More Sikh accounts of Guru Tegh Bahadur's execution, all claiming to be sourced from the "testimony of trustworthy Sikhs", only started emerging in around the late eighteenth century, and are thus, often conflicting. Chronicler Sohan Lal Suri states that the Guru gained thousands of followers of soldiers and horsemen during his travels between 1672 and 1673 in southern Punjab and provided shelter to those who were resistant to Mughal representatives. Aurangzeb was warned about such activity, as a cause of concern that could possibly lead to rebellion.

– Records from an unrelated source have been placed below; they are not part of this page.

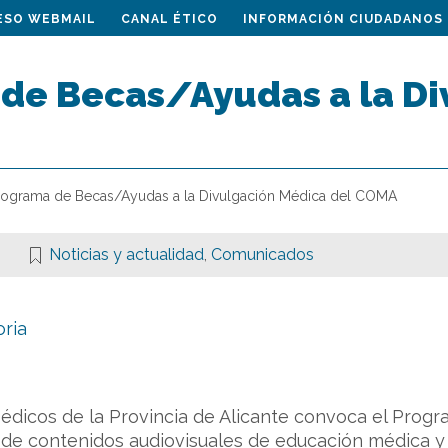
ESO WEBMAIL
CANAL ÉTICO
INFORMACIÓN CIUDADANOS
de Becas/Ayudas a la Di
rograma de Becas/Ayudas a la Divulgación Médica del COMA
Noticias y actualidad
,
Comunicados
oria
 Médicos de la Provincia de Alicante convoca el Prog
 de contenidos audiovisuales de educación médica y s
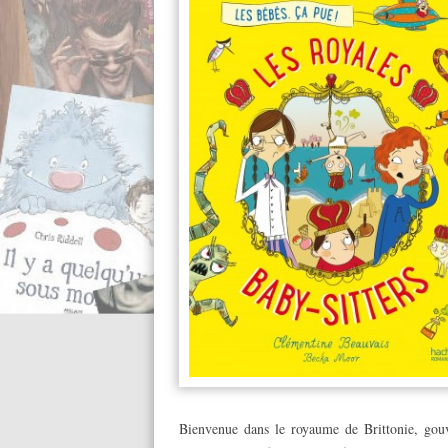
Bienvenue dans le royaume de Brittonie, gouv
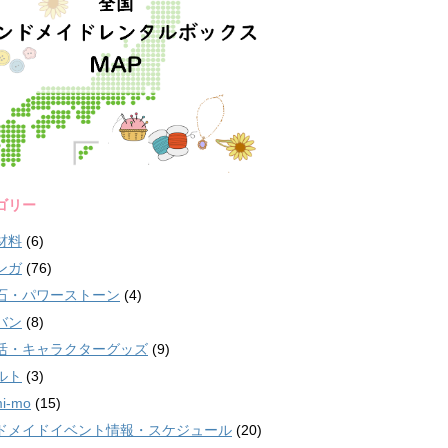
ゴリー
材料
(6)
ンガ
(76)
石・パワーストーン
(4)
バン
(8)
活・キャラクターグッズ
(9)
ルト
(3)
i-mo
(15)
ドメイドイベント情報・スケジュール
(20)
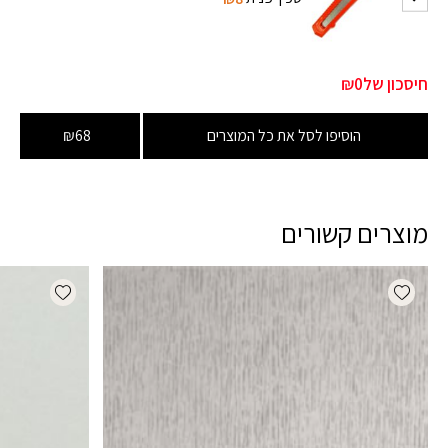
חיסכון של
₪0
הוסיפו לסל את כל המוצרים
₪68
מוצרים קשורים
dd wishlist
Add wishlist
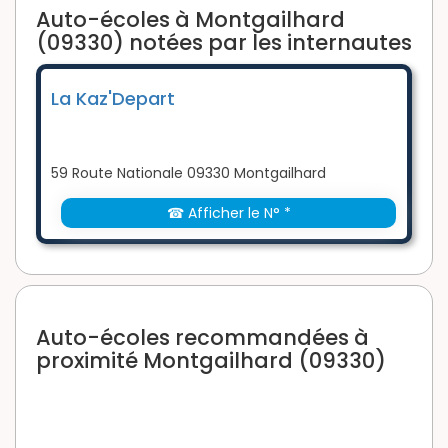
Auto-écoles à Montgailhard
(09330) notées par les internautes
La Kaz'Depart
59 Route Nationale 09330 Montgailhard
☎ Afficher le N° *
Auto-écoles recommandées à
proximité Montgailhard (09330)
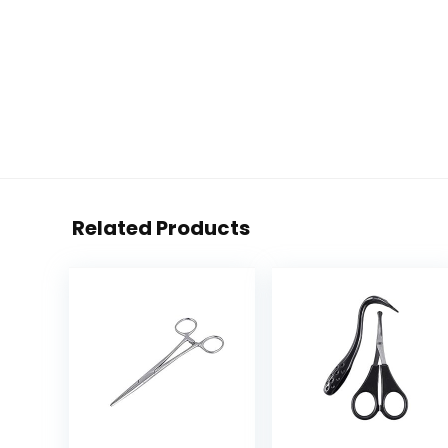
Related Products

Persian sources maintain that the Guru was a bandit whose plunder and rapine of Punjab along with his rebellious activities precipitated his execution. The earliest Persian source to chronicle his execution is Siyar-ul-Mutakhkherin by Ghulam Hussain Khan c. 1782, where Tegh Bahadur's (alleged) oppression of subjects is held to have incurred Aurangzeb's wrath:

Satish Chandra however cautions against taking Hussain Khan's argument at face value. He was a relative of Alivardi Khan — one of the closest confidantes of Aurangzeb — and might have been providing an "official justification". There are other challenges to the above narrative. Ghulam Husain lived far away from Punjab. Also, the Guru's association with Hafiz Adam is anachronistic. Hafiz Adam died in Medina in A.D. 1643, 21 years before Guru Tegh Bahadur attained the status of Guru. Further, it should be pointed out that according to Ghulam Husain, Guru Tegh Bahadur was confined in Gwalior, where, under imperial orders, his body was "cut into four quarters" and hung at the four gates of the fortress while it is well-known that Guru Tegh Bahadur was executed in Delhi where the Sisganj Gurudwara is situated at present. The Sikh sakhis written during the eighteenth century indirectly support the narrative in the Persian sources; nothing that the Guru was in "violent opposition to the Muslim rulers of the country" in response to the dogmatic policies implemented by Aurangzeb. Both Persian and Sikh sources agree that Guru Tegh Bahadur militarily opposed the Mughal state and was therefore targeted for execution in accordance with Aurangzeb's zeal for punishing enemies of the state.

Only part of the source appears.